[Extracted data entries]
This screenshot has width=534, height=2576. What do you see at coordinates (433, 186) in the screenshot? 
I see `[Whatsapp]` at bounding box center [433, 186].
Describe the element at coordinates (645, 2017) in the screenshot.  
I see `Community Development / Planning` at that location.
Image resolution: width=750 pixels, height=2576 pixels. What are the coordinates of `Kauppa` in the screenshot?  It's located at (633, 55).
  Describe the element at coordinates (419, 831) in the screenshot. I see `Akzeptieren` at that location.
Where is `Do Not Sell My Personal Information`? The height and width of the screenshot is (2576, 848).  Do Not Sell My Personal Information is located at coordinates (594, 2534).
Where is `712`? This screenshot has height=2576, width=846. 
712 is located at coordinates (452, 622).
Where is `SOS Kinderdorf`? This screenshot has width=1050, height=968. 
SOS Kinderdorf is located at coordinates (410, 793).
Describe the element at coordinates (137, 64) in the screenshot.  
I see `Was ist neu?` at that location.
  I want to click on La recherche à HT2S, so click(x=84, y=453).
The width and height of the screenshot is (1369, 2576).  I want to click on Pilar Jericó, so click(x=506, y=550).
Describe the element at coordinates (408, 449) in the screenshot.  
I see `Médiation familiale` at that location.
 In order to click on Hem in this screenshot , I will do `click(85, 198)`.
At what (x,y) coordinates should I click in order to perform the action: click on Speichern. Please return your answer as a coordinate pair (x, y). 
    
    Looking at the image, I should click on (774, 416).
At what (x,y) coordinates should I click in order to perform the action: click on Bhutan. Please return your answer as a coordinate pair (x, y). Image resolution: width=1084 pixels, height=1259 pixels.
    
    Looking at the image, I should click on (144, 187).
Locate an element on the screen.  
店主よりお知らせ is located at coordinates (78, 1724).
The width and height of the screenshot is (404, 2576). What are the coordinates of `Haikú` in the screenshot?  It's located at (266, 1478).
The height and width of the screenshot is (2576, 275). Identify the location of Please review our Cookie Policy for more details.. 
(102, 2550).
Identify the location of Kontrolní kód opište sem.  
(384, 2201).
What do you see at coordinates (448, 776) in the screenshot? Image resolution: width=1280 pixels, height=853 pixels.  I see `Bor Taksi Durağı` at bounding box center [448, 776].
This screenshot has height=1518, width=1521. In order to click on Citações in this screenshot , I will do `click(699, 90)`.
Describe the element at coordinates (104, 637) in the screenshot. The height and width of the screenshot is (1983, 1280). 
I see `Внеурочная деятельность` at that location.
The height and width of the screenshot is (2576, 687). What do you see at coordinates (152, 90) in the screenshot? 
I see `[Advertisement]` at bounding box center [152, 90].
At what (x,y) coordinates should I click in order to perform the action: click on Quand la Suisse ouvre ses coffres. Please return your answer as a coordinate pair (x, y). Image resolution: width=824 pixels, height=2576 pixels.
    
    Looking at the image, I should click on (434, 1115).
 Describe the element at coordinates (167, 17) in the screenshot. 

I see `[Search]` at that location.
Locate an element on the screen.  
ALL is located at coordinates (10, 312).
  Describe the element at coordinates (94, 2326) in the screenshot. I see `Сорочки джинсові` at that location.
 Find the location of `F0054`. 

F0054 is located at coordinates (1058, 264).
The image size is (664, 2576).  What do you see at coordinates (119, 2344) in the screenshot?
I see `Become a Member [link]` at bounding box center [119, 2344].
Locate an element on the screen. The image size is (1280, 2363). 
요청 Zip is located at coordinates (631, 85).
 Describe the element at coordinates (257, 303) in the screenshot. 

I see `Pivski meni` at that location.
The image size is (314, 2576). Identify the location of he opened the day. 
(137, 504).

◆ **TASK ITEM**
Write out the data above once more, exactly as it stands.

◆ **SOLVED EXERCISE**
This screenshot has width=534, height=2576. What do you see at coordinates (433, 186) in the screenshot? 
I see `[Whatsapp]` at bounding box center [433, 186].
Describe the element at coordinates (645, 2017) in the screenshot.  
I see `Community Development / Planning` at that location.
Image resolution: width=750 pixels, height=2576 pixels. What are the coordinates of `Kauppa` in the screenshot?  It's located at (633, 55).
  Describe the element at coordinates (419, 831) in the screenshot. I see `Akzeptieren` at that location.
Where is `Do Not Sell My Personal Information`? The height and width of the screenshot is (2576, 848).  Do Not Sell My Personal Information is located at coordinates (594, 2534).
Where is `712`? This screenshot has height=2576, width=846. 
712 is located at coordinates (452, 622).
Where is `SOS Kinderdorf`? This screenshot has width=1050, height=968. 
SOS Kinderdorf is located at coordinates (410, 793).
Describe the element at coordinates (137, 64) in the screenshot.  
I see `Was ist neu?` at that location.
  I want to click on La recherche à HT2S, so click(x=84, y=453).
The width and height of the screenshot is (1369, 2576).  I want to click on Pilar Jericó, so click(x=506, y=550).
Describe the element at coordinates (408, 449) in the screenshot.  
I see `Médiation familiale` at that location.
 In order to click on Hem in this screenshot , I will do `click(85, 198)`.
At what (x,y) coordinates should I click in order to perform the action: click on Speichern. Please return your answer as a coordinate pair (x, y). 
    
    Looking at the image, I should click on (774, 416).
At what (x,y) coordinates should I click in order to perform the action: click on Bhutan. Please return your answer as a coordinate pair (x, y). Image resolution: width=1084 pixels, height=1259 pixels.
    
    Looking at the image, I should click on (144, 187).
Locate an element on the screen.  
店主よりお知らせ is located at coordinates (78, 1724).
The width and height of the screenshot is (404, 2576). What are the coordinates of `Haikú` in the screenshot?  It's located at (266, 1478).
The height and width of the screenshot is (2576, 275). Identify the location of Please review our Cookie Policy for more details.. 
(102, 2550).
Identify the location of Kontrolní kód opište sem.  
(384, 2201).
What do you see at coordinates (448, 776) in the screenshot? Image resolution: width=1280 pixels, height=853 pixels.  I see `Bor Taksi Durağı` at bounding box center [448, 776].
This screenshot has height=1518, width=1521. In order to click on Citações in this screenshot , I will do `click(699, 90)`.
Describe the element at coordinates (104, 637) in the screenshot. The height and width of the screenshot is (1983, 1280). 
I see `Внеурочная деятельность` at that location.
The height and width of the screenshot is (2576, 687). What do you see at coordinates (152, 90) in the screenshot? 
I see `[Advertisement]` at bounding box center [152, 90].
At what (x,y) coordinates should I click in order to perform the action: click on Quand la Suisse ouvre ses coffres. Please return your answer as a coordinate pair (x, y). Image resolution: width=824 pixels, height=2576 pixels.
    
    Looking at the image, I should click on (434, 1115).
 Describe the element at coordinates (167, 17) in the screenshot. 

I see `[Search]` at that location.
Locate an element on the screen.  
ALL is located at coordinates (10, 312).
  Describe the element at coordinates (94, 2326) in the screenshot. I see `Сорочки джинсові` at that location.
 Find the location of `F0054`. 

F0054 is located at coordinates (1058, 264).
The image size is (664, 2576).  What do you see at coordinates (119, 2344) in the screenshot?
I see `Become a Member [link]` at bounding box center [119, 2344].
Locate an element on the screen. The image size is (1280, 2363). 
요청 Zip is located at coordinates (631, 85).
 Describe the element at coordinates (257, 303) in the screenshot. 

I see `Pivski meni` at that location.
The image size is (314, 2576). Identify the location of he opened the day. 
(137, 504).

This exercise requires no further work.